- **Problem details**
The number of lines containing the word "general" is all you should give; count them in the records below.
· · · · · · ·
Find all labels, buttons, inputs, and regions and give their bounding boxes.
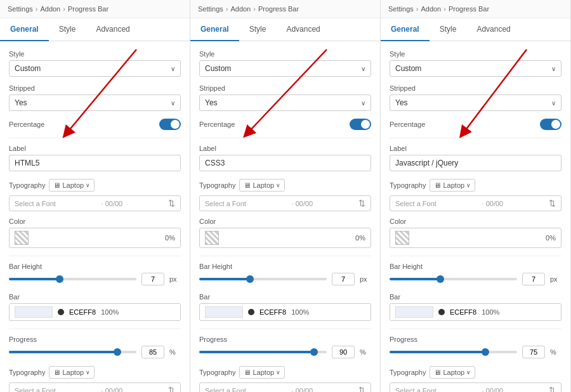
divider: [199, 329, 371, 329]
bar-height-track[interactable]: [9, 278, 136, 280]
breadcrumb-item[interactable]: Settings: [8, 5, 33, 13]
device2-label: Laptop: [443, 369, 464, 376]
bar-height-track[interactable]: [390, 278, 517, 280]
progress-thumb[interactable]: [482, 348, 489, 356]
stripped-select[interactable]: Yes ∨: [9, 95, 181, 111]
tab-style[interactable]: Style: [239, 18, 277, 41]
bar-height-value[interactable]: [141, 273, 164, 285]
breadcrumb-item[interactable]: Addon: [421, 5, 441, 13]
style-select[interactable]: Custom ∨: [9, 60, 181, 77]
progress-field-group: Progress %: [9, 336, 181, 358]
style-select[interactable]: Custom ∨: [390, 60, 561, 77]
bar-color-preview[interactable]: [395, 306, 433, 318]
device-select[interactable]: 🖥 Laptop ∨: [430, 179, 475, 192]
progress-fill: [390, 351, 485, 353]
font2-select-row[interactable]: Select a Font · 00/00 ⇅: [199, 382, 371, 392]
bar-height-value[interactable]: [522, 273, 545, 285]
device-select[interactable]: 🖥 Laptop ∨: [49, 179, 95, 192]
label-input[interactable]: [390, 155, 561, 171]
font-select-row[interactable]: Select a Font · 00/00 ⇅: [199, 195, 371, 211]
font-placeholder: Select a Font: [205, 200, 246, 207]
progress-value[interactable]: [141, 346, 164, 358]
bar-height-thumb[interactable]: [436, 275, 444, 283]
percentage-toggle[interactable]: [540, 119, 561, 130]
tab-advanced[interactable]: Advanced: [276, 18, 330, 41]
label-input[interactable]: [9, 155, 181, 171]
bar-height-track[interactable]: [199, 278, 327, 280]
chevron-down-icon: ∨: [361, 65, 365, 72]
tab-advanced[interactable]: Advanced: [86, 18, 140, 41]
stripped-select[interactable]: Yes ∨: [199, 95, 371, 111]
color-swatch[interactable]: [395, 231, 409, 245]
tab-general[interactable]: General: [190, 18, 239, 41]
breadcrumb-item[interactable]: Progress Bar: [449, 5, 489, 13]
device-label: Laptop: [62, 181, 84, 189]
percentage-toggle[interactable]: [350, 119, 371, 130]
bar-height-value[interactable]: [332, 273, 355, 285]
progress-track[interactable]: [390, 351, 517, 353]
sliders2-icon[interactable]: ⇅: [168, 386, 175, 392]
bar-pct: 100%: [101, 308, 119, 316]
color-percent: 0%: [224, 234, 365, 242]
progress-value[interactable]: [332, 346, 355, 358]
sliders-icon[interactable]: ⇅: [549, 199, 556, 208]
progress-slider-row: %: [199, 346, 371, 358]
bar-row[interactable]: ECEFF8 100%: [390, 303, 561, 321]
breadcrumb-item[interactable]: Settings: [388, 5, 414, 13]
color-picker-row[interactable]: 0%: [9, 228, 181, 248]
stripped-select[interactable]: Yes ∨: [390, 95, 561, 111]
bar-height-fill: [199, 278, 250, 280]
color-swatch[interactable]: [15, 231, 29, 245]
label-input[interactable]: [199, 155, 371, 171]
font-select-row[interactable]: Select a Font · 00/00 ⇅: [9, 195, 181, 211]
tab-general[interactable]: General: [0, 18, 49, 41]
color-swatch[interactable]: [205, 231, 219, 245]
bar-color-preview[interactable]: [15, 306, 53, 318]
font2-select-row[interactable]: Select a Font · 00/00 ⇅: [9, 382, 181, 392]
tab-advanced[interactable]: Advanced: [466, 18, 520, 41]
progress-thumb[interactable]: [114, 348, 121, 356]
device2-select[interactable]: 🖥 Laptop ∨: [239, 366, 285, 379]
percentage-label: Percentage: [390, 121, 425, 128]
breadcrumb-item[interactable]: Progress Bar: [68, 5, 108, 13]
progress-track[interactable]: [199, 351, 327, 353]
font-size-display: · 00/00: [482, 200, 504, 207]
breadcrumb-item[interactable]: Addon: [230, 5, 251, 13]
style-value: Custom: [15, 64, 175, 73]
style-select[interactable]: Custom ∨: [199, 60, 371, 77]
percentage-toggle[interactable]: [159, 119, 181, 130]
breadcrumb-item[interactable]: Progress Bar: [258, 5, 299, 13]
style-label: Style: [9, 50, 181, 58]
breadcrumb-separator: ›: [226, 5, 228, 13]
progress-value[interactable]: [522, 346, 545, 358]
device2-select[interactable]: 🖥 Laptop ∨: [49, 366, 95, 379]
breadcrumb-item[interactable]: Addon: [40, 5, 60, 13]
bar-color-preview[interactable]: [205, 306, 243, 318]
sliders-icon[interactable]: ⇅: [168, 199, 175, 208]
color-picker-row[interactable]: 0%: [199, 228, 371, 248]
bar-height-thumb[interactable]: [56, 275, 63, 283]
chevron-down-icon: ∨: [276, 369, 280, 376]
font2-select-row[interactable]: Select a Font · 00/00 ⇅: [390, 382, 561, 392]
font-size-display: · 00/00: [102, 200, 123, 207]
breadcrumb-item[interactable]: Settings: [198, 5, 223, 13]
tab-general[interactable]: General: [381, 18, 430, 41]
progress-track[interactable]: [9, 351, 136, 353]
sliders2-icon[interactable]: ⇅: [358, 386, 365, 392]
color-picker-row[interactable]: 0%: [390, 228, 561, 248]
bar-color-hex: ECEFF8: [450, 308, 476, 316]
sliders2-icon[interactable]: ⇅: [549, 386, 556, 392]
bar-height-slider-row: px: [199, 273, 371, 285]
sliders-icon[interactable]: ⇅: [358, 199, 365, 208]
device2-select[interactable]: 🖥 Laptop ∨: [430, 366, 475, 379]
tab-style[interactable]: Style: [49, 18, 86, 41]
font-placeholder: Select a Font: [15, 200, 56, 207]
font-select-row[interactable]: Select a Font · 00/00 ⇅: [390, 195, 561, 211]
bar-height-thumb[interactable]: [246, 275, 254, 283]
device-select[interactable]: 🖥 Laptop ∨: [239, 179, 285, 192]
bar-row[interactable]: ECEFF8 100%: [9, 303, 181, 321]
tab-style[interactable]: Style: [430, 18, 467, 41]
progress-thumb[interactable]: [310, 348, 318, 356]
bar-row[interactable]: ECEFF8 100%: [199, 303, 371, 321]
typography2-row: Typography 🖥 Laptop ∨: [199, 366, 371, 379]
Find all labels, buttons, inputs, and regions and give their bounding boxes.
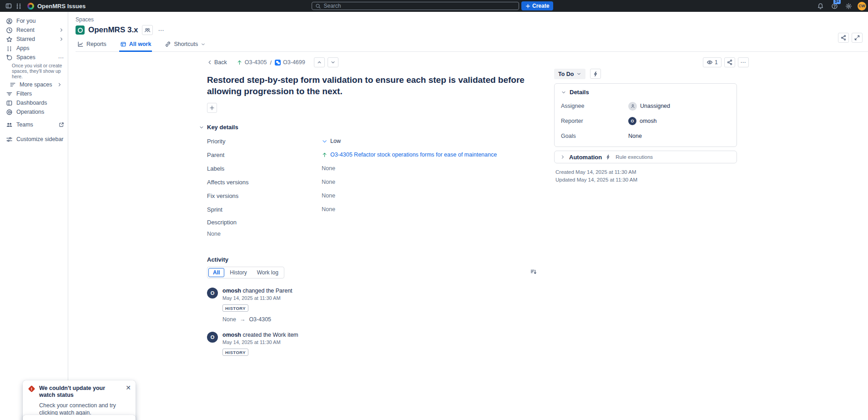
project-avatar: [76, 25, 85, 35]
back-chevron-icon: [207, 60, 212, 65]
field-value: Low: [330, 138, 341, 144]
automation-lightning-button[interactable]: [590, 69, 601, 79]
help-icon[interactable]: 3+: [829, 1, 839, 10]
history-badge: HISTORY: [222, 304, 248, 312]
issue-title[interactable]: Restored step-by-step form validation to…: [207, 74, 535, 97]
search-input[interactable]: [323, 3, 515, 9]
sidebar-item-for-you[interactable]: For you: [0, 16, 68, 25]
sidebar-item-label: Apps: [16, 45, 64, 51]
automation-panel[interactable]: Automation Rule executions: [554, 151, 737, 163]
openmrs-logo-icon: [27, 3, 34, 10]
sidebar-item-spaces[interactable]: Spaces ⋯: [0, 53, 68, 62]
status-label: To Do: [558, 71, 574, 77]
key-details-header[interactable]: Key details: [199, 124, 541, 131]
back-label: Back: [214, 59, 227, 66]
field-value[interactable]: None: [322, 192, 335, 199]
sidebar-item-operations[interactable]: Operations: [0, 107, 68, 116]
app-switcher-icon[interactable]: [14, 1, 24, 10]
error-icon: [28, 385, 35, 392]
add-content-button[interactable]: [207, 103, 217, 113]
activity-tab-history[interactable]: History: [225, 268, 251, 277]
rule-executions-label[interactable]: Rule executions: [616, 154, 653, 160]
sidebar-item-dashboards[interactable]: Dashboards: [0, 98, 68, 107]
sidebar-item-filters[interactable]: Filters: [0, 89, 68, 98]
activity-user[interactable]: omosh: [222, 332, 241, 338]
sidebar-item-teams[interactable]: Teams: [0, 120, 68, 129]
share-project-button[interactable]: [838, 33, 849, 43]
parent-issue-link[interactable]: O3-4305 Refactor stock operations forms …: [330, 152, 497, 158]
notifications-bell-icon[interactable]: [815, 1, 825, 10]
create-button[interactable]: Create: [521, 1, 553, 10]
people-icon: [144, 27, 151, 33]
history-badge: HISTORY: [222, 349, 248, 356]
activity-sort-button[interactable]: [530, 268, 537, 275]
breadcrumb-parent-issue[interactable]: O3-4305: [237, 59, 267, 66]
sidebar-item-apps[interactable]: Apps: [0, 44, 68, 53]
chevron-down-icon: [201, 42, 206, 47]
sidebar-item-customize[interactable]: Customize sidebar: [0, 135, 68, 144]
reporter-value[interactable]: O omosh: [628, 117, 657, 125]
description-value[interactable]: None: [207, 231, 541, 237]
sidebar: For you Recent Starred Apps Spaces ⋯ Onc…: [0, 12, 68, 420]
activity-action: created the Work item: [242, 332, 298, 338]
project-members-button[interactable]: [142, 25, 153, 35]
activity-tab-worklog[interactable]: Work log: [252, 268, 283, 277]
assignee-value[interactable]: Unassigned: [628, 102, 670, 111]
expand-icon: [854, 35, 860, 41]
global-search[interactable]: [312, 2, 519, 10]
activity-title: Activity: [207, 256, 541, 263]
next-issue-button[interactable]: [328, 57, 338, 67]
breadcrumb-current-issue[interactable]: O3-4699: [275, 59, 305, 66]
person-circle-icon: [6, 18, 13, 25]
user-avatar[interactable]: CW: [858, 2, 866, 10]
sidebar-item-label: Recent: [16, 27, 55, 33]
field-row-labels: Labels None: [207, 162, 541, 175]
expand-fullscreen-button[interactable]: [852, 33, 863, 43]
more-actions-button[interactable]: ⋯: [738, 57, 749, 67]
close-icon[interactable]: ✕: [126, 385, 131, 390]
toast-title: We couldn't update your watch status: [39, 385, 121, 399]
field-value[interactable]: None: [628, 133, 642, 139]
plus-icon: [525, 4, 530, 9]
details-panel-header[interactable]: Details: [561, 89, 730, 96]
sidebar-item-label: More spaces: [20, 81, 53, 88]
settings-gear-icon[interactable]: [843, 1, 853, 10]
sidebar-item-label: Operations: [16, 109, 64, 115]
unassigned-avatar-icon: [628, 102, 637, 111]
back-button[interactable]: Back: [207, 59, 227, 66]
breadcrumb[interactable]: Spaces: [76, 16, 94, 23]
field-value[interactable]: None: [322, 179, 335, 185]
previous-issue-button[interactable]: [314, 57, 325, 67]
search-icon: [315, 3, 321, 9]
field-value[interactable]: None: [322, 206, 335, 213]
field-value[interactable]: None: [322, 165, 335, 172]
tab-all-work[interactable]: All work: [119, 39, 152, 52]
arrow-up-icon: [322, 152, 328, 158]
sidebar-item-label: Teams: [16, 121, 55, 128]
sidebar-item-recent[interactable]: Recent: [0, 25, 68, 35]
activity-user[interactable]: omosh: [222, 288, 241, 294]
sidebar-toggle-icon[interactable]: [4, 1, 14, 10]
sidebar-item-starred[interactable]: Starred: [0, 35, 68, 44]
status-dropdown[interactable]: To Do: [554, 69, 585, 79]
app-brand[interactable]: OpenMRS Issues: [27, 3, 86, 10]
sidebar-item-more-spaces[interactable]: More spaces: [0, 80, 68, 89]
arrow-up-icon: [237, 60, 242, 66]
activity-tab-all[interactable]: All: [208, 268, 224, 277]
chevron-down-icon: [330, 60, 336, 65]
tab-shortcuts[interactable]: Shortcuts: [164, 39, 207, 52]
page-title: OpenMRS 3.x: [88, 25, 138, 35]
priority-value[interactable]: Low: [322, 138, 341, 144]
project-more-icon[interactable]: ⋯: [156, 25, 167, 35]
main-content: Spaces OpenMRS 3.x ⋯ Re: [68, 12, 868, 420]
tab-reports[interactable]: Reports: [76, 39, 107, 52]
field-label: Parent: [207, 152, 322, 158]
sidebar-item-label: Spaces: [16, 54, 55, 61]
field-label: Labels: [207, 165, 322, 172]
created-date: Created May 14, 2025 at 11:30 AM: [555, 168, 737, 176]
topbar: OpenMRS Issues Create 3+ CW: [0, 0, 868, 12]
more-horizontal-icon[interactable]: ⋯: [58, 54, 65, 61]
chevron-down-icon: [576, 71, 581, 76]
priority-low-icon: [322, 138, 328, 144]
right-rail: To Do Details Assignee: [554, 57, 737, 184]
· · · · · · ·
- **The answer**
3